Segundo Henrique Barandier, conselheiro do CAU/RJ, a norma regulariza obras feitas à margem da legislação urbanística. "Isso demonstra um desmonte com o planejamento urbano do Rio, pois admite que se pode legalizar mudanças no imóvel em desacordo com a norma vigente. Isso pode provocar impacto negativo para a cidade, já que essas alterações são feitas sem avaliações das condições de insalubridade e infraestrutura urbana", aponta Barandier, que chama atenção para outro aspecto: "A novidade desta vez é a possibilidade de licenciar previamente irregularidades que se pretende realizar, ou seja, permitir regularizar a irregularidade que ainda nem foi construída", diz o especialista em referência ao Mais Valerá, um dispositivo da Lei em que o proprietário pode solicitar a regularização de mudanças que ainda não foram feitas.

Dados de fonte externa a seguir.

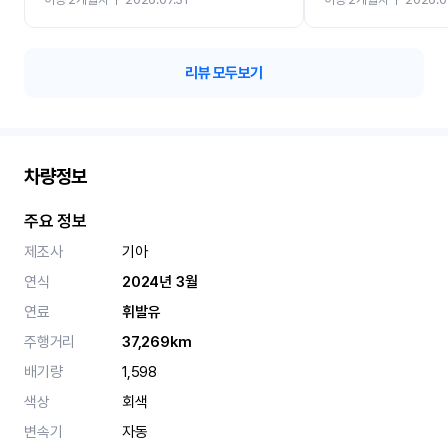
카 렌트 고민없이 강추합니
리뷰 모두보기
차량정보
주요 정보
제조사
기아
연식
2024년 3월
연료
휘발유
주행거리
37,269km
배기량
1,598
색상
회색
변속기
자동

De acordo com Conselho de Arquitetura e Urbanismo do Rio a regularização de intervenções como ampliação horizontal nas áreas descobertas, incluindo coberturas, construção de jiraus e varandas em áreas comerciais, fechamento de varandas laterais e frontais estão em desacordo com a legislação urbanística.

Em nota, a Secretaria municipal de Urbanismo, Infraestrutura e Habitação informou que pela experiência das outras edições em que a Mais Valia foi empregada é possível constatar que 90% das pessoas que utilizaram os benefícios da Lei solicitaram a regularização de obras já executadas.

Os prazos e normas da Lei

Ainda que a Lei tenha gerado debate entre os especialistas, ela está em vigor. E os cariocas precisam ficar atentos, pois o prazo para dar entrada no pedido de legalização do imóvel vai até o dia 16 de outubro. Quem fizer a solicitação em até 30 dias terá direito a desconto de 5% na taxa, além de abatimento de mais 7% caso o valor seja quitado à vista. O custo para a regularização é proporcional aos metros quadrados do espaço que foi modificado.

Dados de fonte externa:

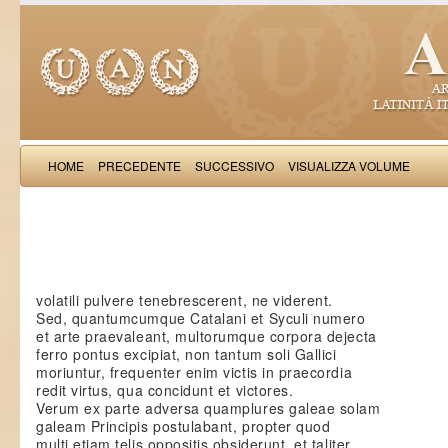
HOME
PRECEDENTE
SUCCESSIVO
VISUALIZZA VOLUME
Saba Malasp
volatili pulvere tenebrescerent, ne viderent.
Sed, quantumcumque Catalani et Syculi numero
et arte praevaleant, multorumque corpora dejecta
ferro pontus excipiat, non tantum soli Gallici
moriuntur, frequenter enim victis in praecordia
redit virtus, qua concidunt et victores.
Verum ex parte adversa quamplures galeae solam
galeam Principis postulabant, propter quod
multi etiam telis oppositis obsiderunt, et taliter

Segundo a prefeitura, os proprietários que não realizarem as solicitações estarão sujeitos a multas com valores 50% superiores ao que pagariam se aderissem à Lei da Mais-Valia.

No caso dos imóveis residenciais, são permitidas ampliações horizontais nas coberturas e fechamento de varandas. Mas o gabarito não pode ser alterado. Pelas novas regras, apenas o fechamento com as chamadas 'cortinas de vidro' fica isento da taxa de regularização.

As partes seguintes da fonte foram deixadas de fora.